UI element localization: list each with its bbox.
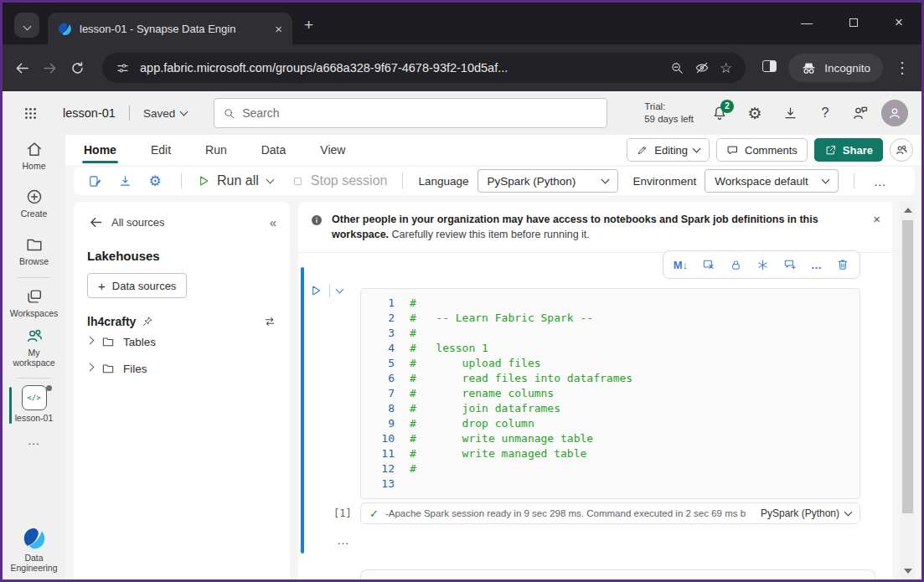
side-panel-button[interactable] [762, 60, 777, 75]
tab-data[interactable]: Data [260, 136, 288, 163]
window-minimize-button[interactable]: — [801, 16, 813, 29]
cell-more-button[interactable]: … [811, 259, 822, 271]
url-text[interactable]: app.fabric.microsoft.com/groups/a668a328… [140, 61, 660, 75]
tree-item-tables[interactable]: Tables [87, 328, 276, 355]
sidebar-item-workspaces[interactable]: Workspaces [3, 287, 65, 318]
window-maximize-button[interactable] [849, 16, 858, 29]
tree-item-files[interactable]: Files [87, 355, 276, 382]
tab-close-icon[interactable]: × [275, 22, 282, 36]
scrollbar-thumb[interactable] [902, 220, 913, 513]
save-button[interactable] [84, 167, 106, 195]
notebook-canvas: Other people in your organization may ha… [298, 202, 892, 579]
download-icon [118, 174, 132, 188]
browser-tab[interactable]: lesson-01 - Synapse Data Engin × [48, 13, 292, 44]
save-icon [88, 174, 102, 188]
reload-button[interactable] [70, 59, 85, 76]
viewers-button[interactable] [890, 138, 913, 162]
zoom-out-icon[interactable] [670, 61, 684, 75]
scroll-down-arrow[interactable] [904, 569, 912, 574]
address-bar[interactable]: app.fabric.microsoft.com/groups/a668a328… [102, 53, 746, 83]
editing-label: Editing [654, 144, 688, 157]
forward-button[interactable] [42, 59, 58, 76]
site-info-icon[interactable] [116, 61, 130, 75]
execution-count: [1] [333, 507, 360, 519]
sidebar-item-home[interactable]: Home [3, 140, 65, 171]
more-commands-button[interactable]: … [870, 167, 890, 195]
tab-run[interactable]: Run [204, 136, 229, 163]
sidebar-item-create[interactable]: Create [3, 188, 65, 219]
people-icon [895, 143, 908, 157]
feedback-button[interactable] [846, 99, 875, 127]
new-tab-button[interactable]: + [304, 16, 313, 34]
code-editor[interactable]: 1# 2# -- Learn Fabric Spark -- 3# 4# les… [360, 288, 860, 499]
sidebar-item-lesson-01[interactable]: </> lesson-01 [3, 385, 65, 423]
switch-lakehouse-icon[interactable] [263, 315, 276, 328]
help-button[interactable]: ? [811, 99, 839, 127]
stop-session-button[interactable]: Stop session [292, 167, 388, 195]
chevron-down-icon [822, 176, 830, 184]
sidebar-item-my-workspace[interactable]: My workspace [3, 327, 65, 368]
chevron-down-icon[interactable] [266, 176, 274, 184]
run-cell-button[interactable] [309, 284, 323, 297]
chevron-right-icon[interactable] [86, 337, 95, 345]
sidebar-item-browse[interactable]: Browse [3, 235, 65, 266]
settings-button[interactable]: ⚙ [741, 99, 769, 127]
bookmark-star-icon[interactable]: ☆ [720, 59, 732, 77]
kernel-dropdown[interactable]: PySpark (Python) [761, 507, 851, 519]
notebook-settings-button[interactable]: ⚙ [144, 167, 166, 195]
banner-close-button[interactable]: × [873, 212, 880, 226]
code-line: 6# read files into dataframes [361, 371, 859, 386]
export-button[interactable] [114, 167, 136, 195]
freeze-cell-button[interactable] [756, 259, 769, 271]
tab-edit[interactable]: Edit [149, 136, 173, 163]
add-data-sources-button[interactable]: + Data sources [87, 273, 187, 298]
environment-dropdown[interactable]: Workspace default [705, 169, 839, 193]
notebook-scrollbar[interactable] [901, 202, 915, 579]
comments-button[interactable]: Comments [716, 138, 808, 162]
add-comment-button[interactable] [783, 258, 797, 271]
avatar[interactable] [881, 100, 908, 126]
chevron-down-icon[interactable] [336, 286, 344, 294]
trial-status: Trial: 59 days left [644, 100, 694, 126]
code-line: 8# join dataframes [361, 401, 859, 416]
trial-label: Trial: [644, 100, 694, 113]
run-all-button[interactable]: Run all [197, 167, 259, 195]
back-button[interactable] [14, 59, 30, 76]
pin-icon[interactable] [142, 316, 153, 327]
tab-view[interactable]: View [318, 136, 347, 163]
scroll-up-arrow[interactable] [904, 208, 912, 213]
editing-mode-dropdown[interactable]: Editing [627, 138, 710, 162]
waffle-menu-button[interactable] [16, 99, 44, 127]
downloads-button[interactable] [776, 99, 804, 127]
global-search[interactable] [214, 98, 607, 128]
window-close-button[interactable]: × [895, 14, 903, 31]
rail-more-button[interactable]: … [28, 433, 41, 447]
all-sources-back-button[interactable] [87, 214, 104, 230]
lakehouse-name[interactable]: lh4crafty [87, 315, 136, 328]
language-dropdown[interactable]: PySpark (Python) [477, 169, 618, 193]
to-markdown-button[interactable]: M↓ [674, 259, 688, 271]
tab-home[interactable]: Home [82, 136, 118, 163]
cell-more-indicator[interactable]: … [337, 533, 892, 547]
lock-cell-button[interactable] [730, 259, 742, 271]
sidebar-item-label: Home [22, 161, 45, 171]
save-status-dropdown[interactable]: Saved [143, 107, 187, 120]
clear-output-button[interactable] [702, 258, 715, 271]
delete-cell-button[interactable] [836, 258, 849, 271]
chevron-right-icon[interactable] [86, 363, 95, 372]
notifications-button[interactable]: 2 [705, 99, 734, 127]
search-input[interactable] [242, 106, 598, 120]
tab-search-button[interactable] [14, 13, 39, 38]
browser-tab-strip: lesson-01 - Synapse Data Engin × + — × [3, 3, 921, 44]
trash-icon [836, 258, 849, 271]
share-button[interactable]: Share [814, 138, 883, 162]
browser-menu-button[interactable]: ⋮ [895, 59, 910, 77]
eye-off-icon[interactable] [694, 60, 710, 75]
line-number: 9 [361, 416, 395, 431]
code-text: # write managed table [410, 446, 586, 461]
cell-output-status[interactable]: ✓ -Apache Spark session ready in 9 sec 2… [360, 502, 860, 524]
chevron-down-icon [693, 145, 701, 153]
collapse-panel-button[interactable]: « [270, 215, 276, 229]
next-cell-preview[interactable] [360, 569, 875, 579]
sidebar-item-data-engineering[interactable]: Data Engineering [3, 527, 65, 573]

***

Whenever the string "panel" turns up in a line of the material, that line counts; say how many such lines there are, giving the number only.

→ **RESULT FOR THIS EXERCISE**: 2